## Provided information

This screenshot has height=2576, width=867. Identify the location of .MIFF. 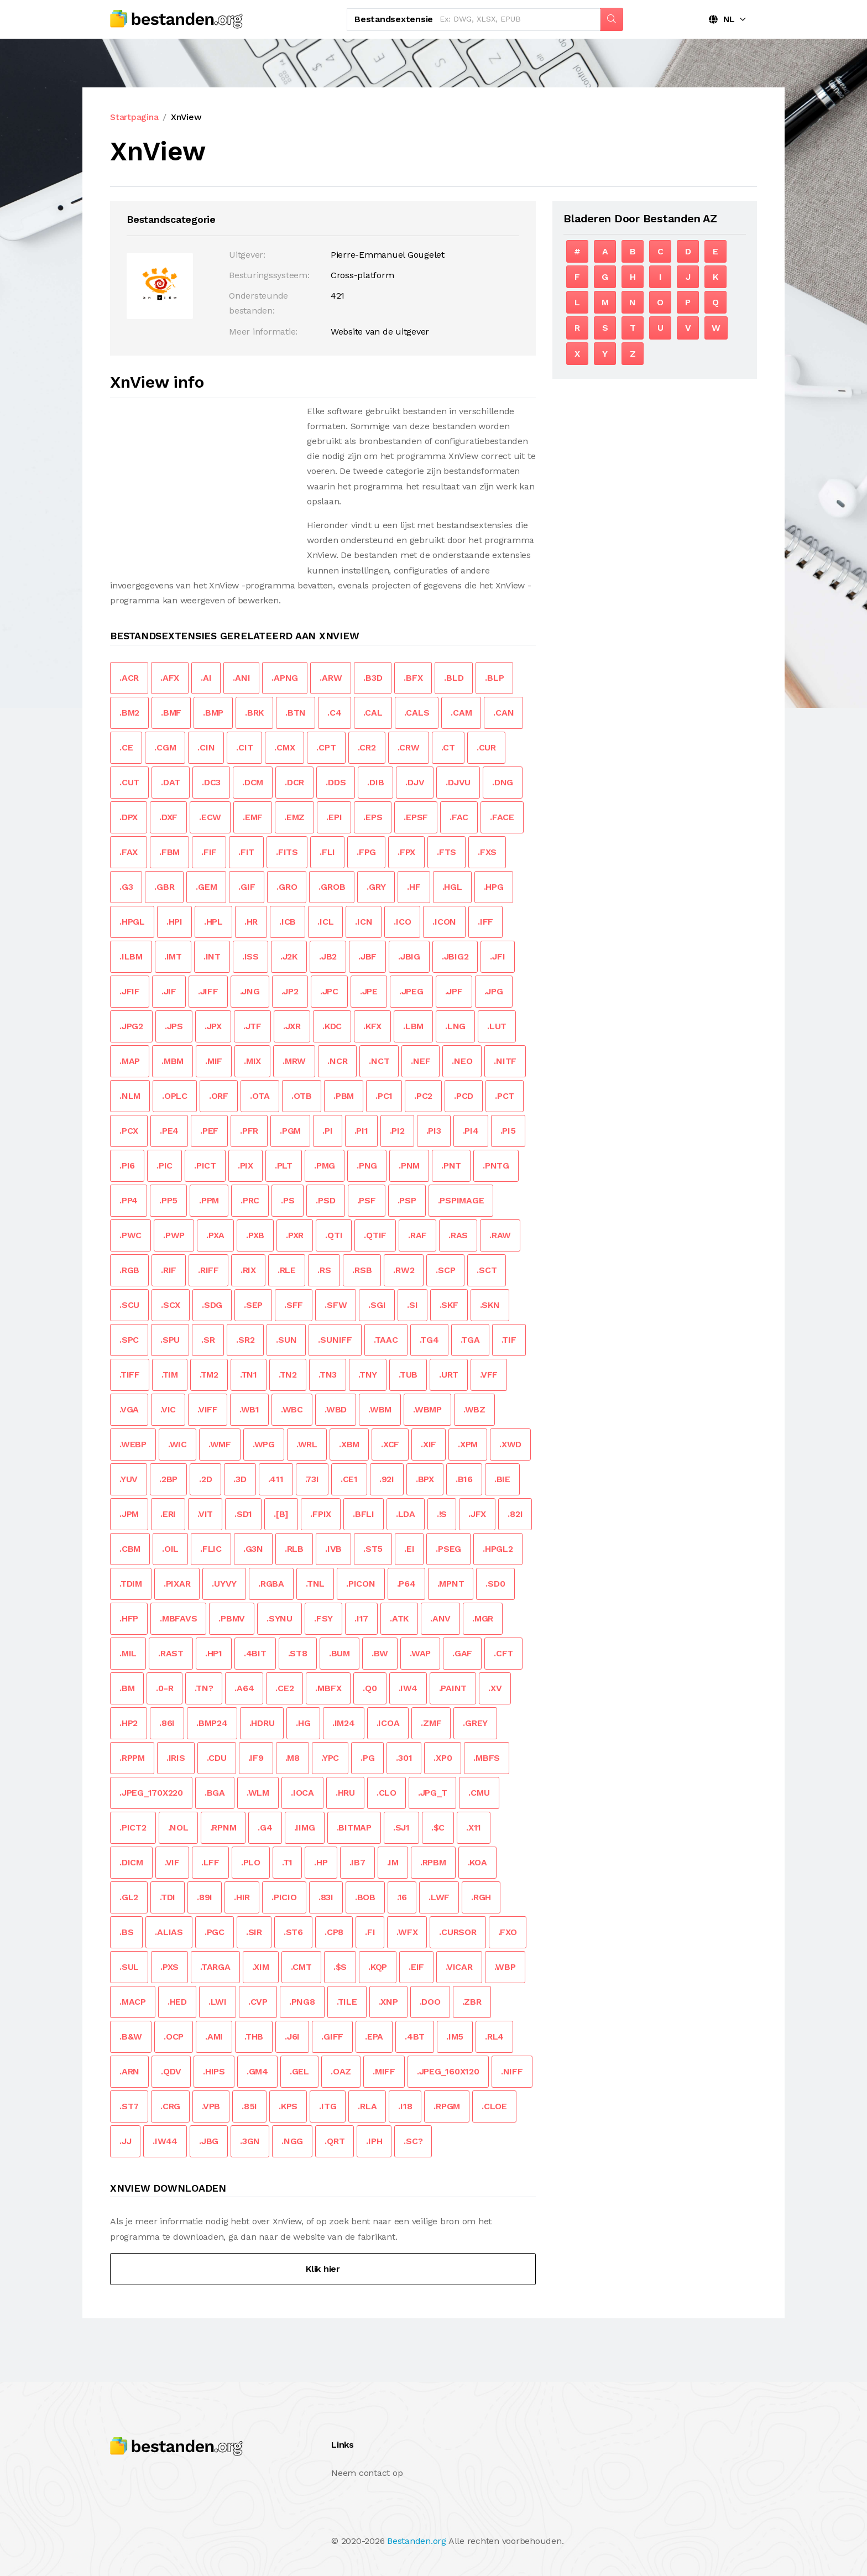
(384, 2071).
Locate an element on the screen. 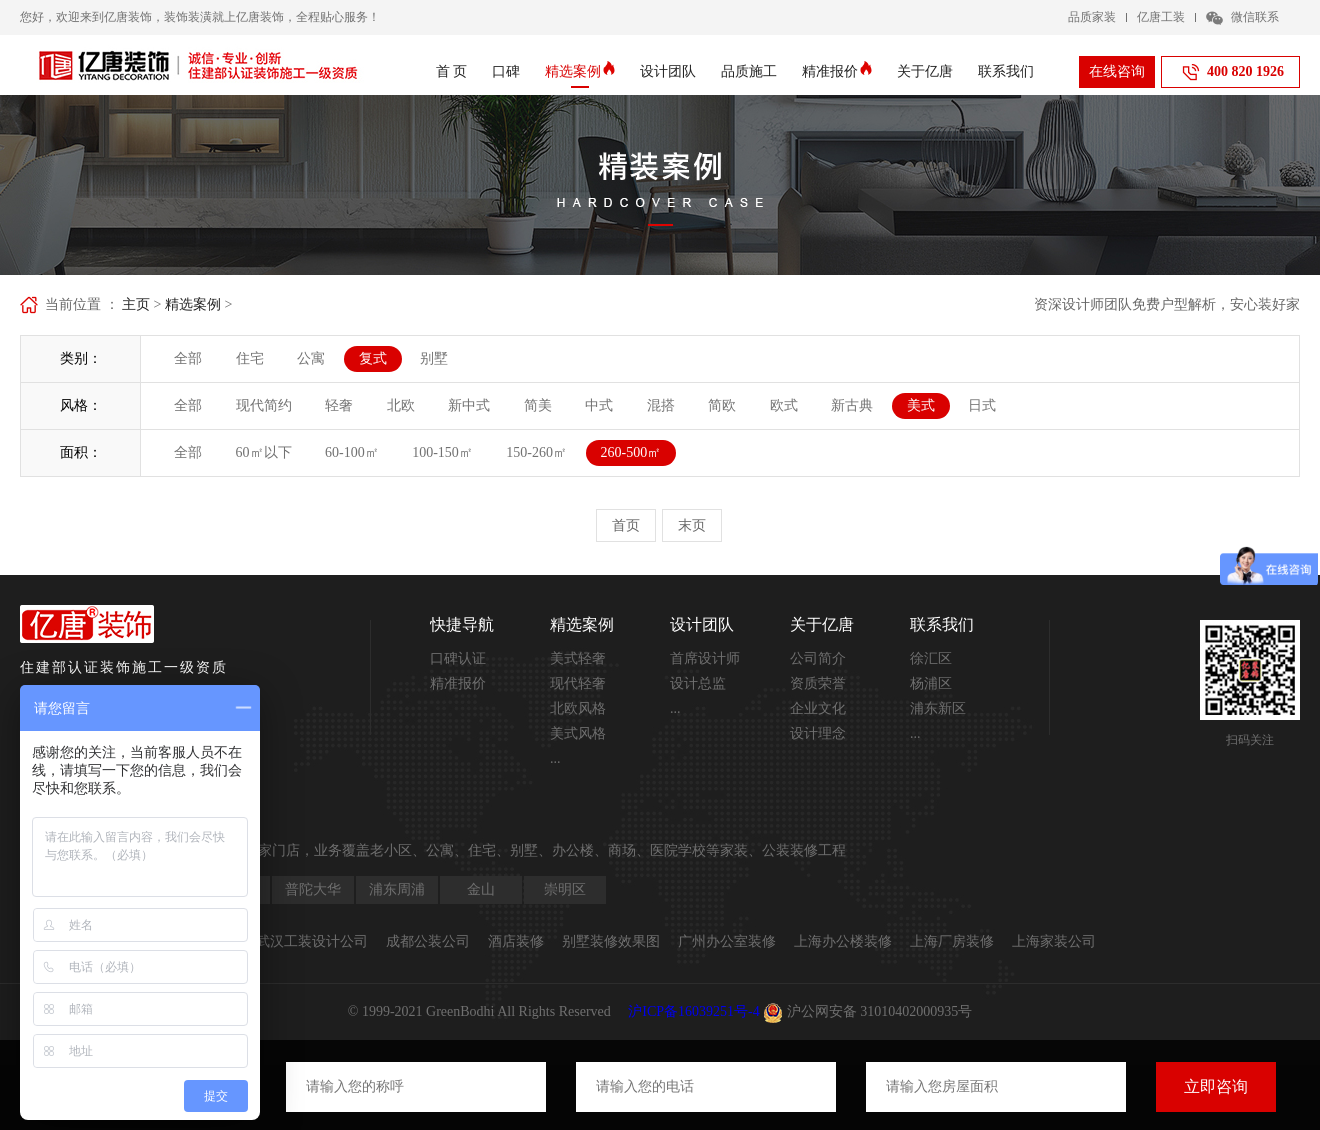 This screenshot has width=1320, height=1130. 上海家装公司 is located at coordinates (1054, 941).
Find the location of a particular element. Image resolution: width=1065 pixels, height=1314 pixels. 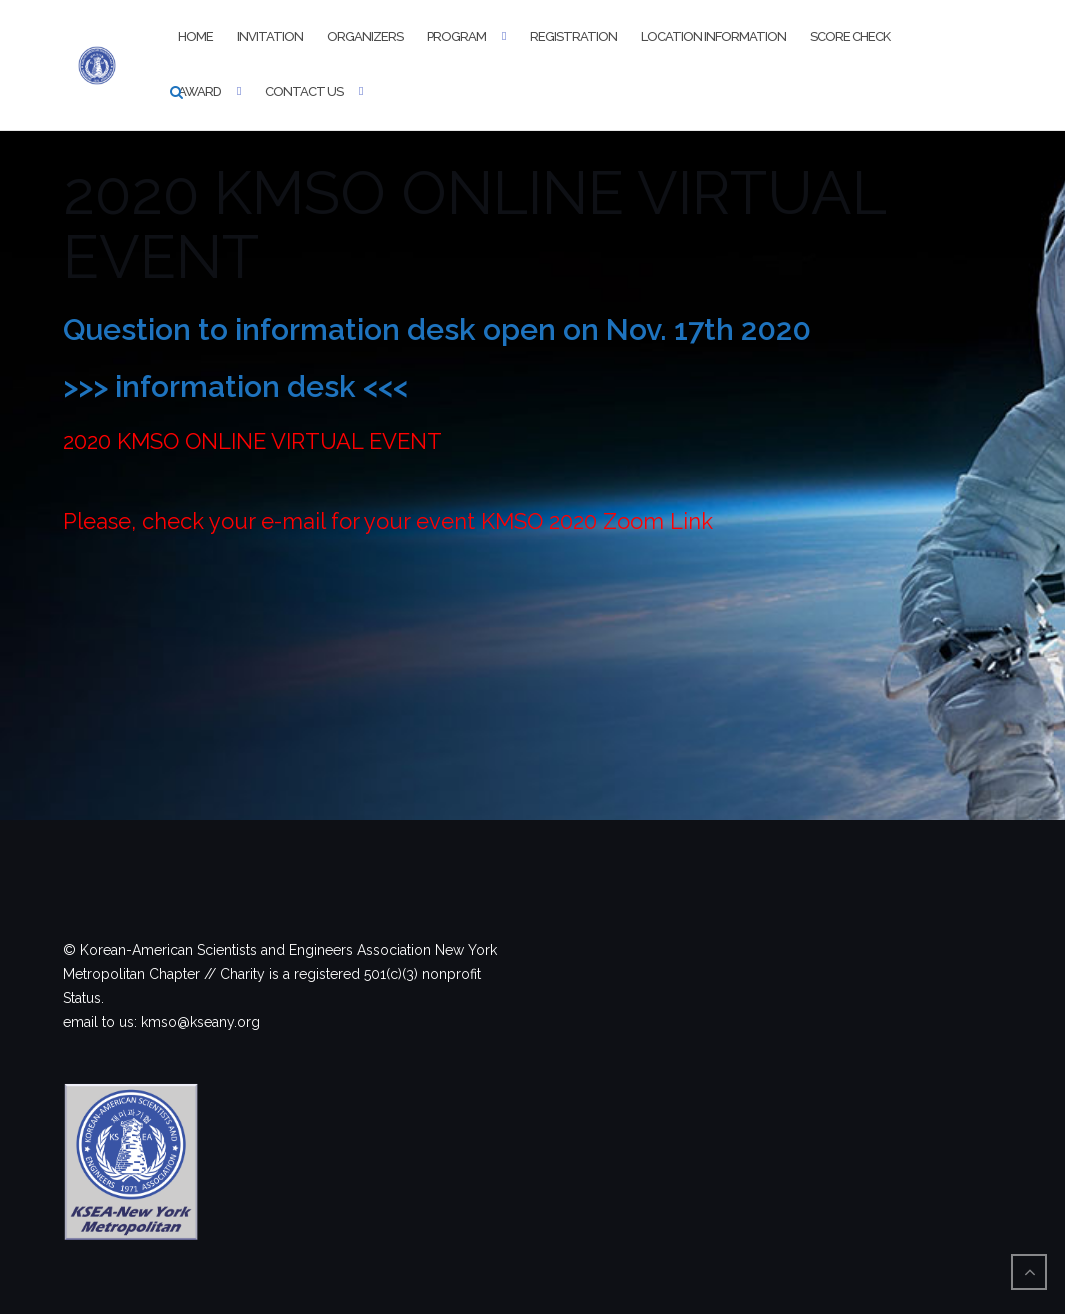

Contact Us is located at coordinates (304, 91).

## What the exercise asks
Repeat exactly the lines from the one holding "Find the location" through the last line of the entries, both included; the pictures do not belong in the copy.

## Reply to the task
Find the location of a particular element. Image resolution: width=1065 pixels, height=1314 pixels. 

Contact Us is located at coordinates (304, 91).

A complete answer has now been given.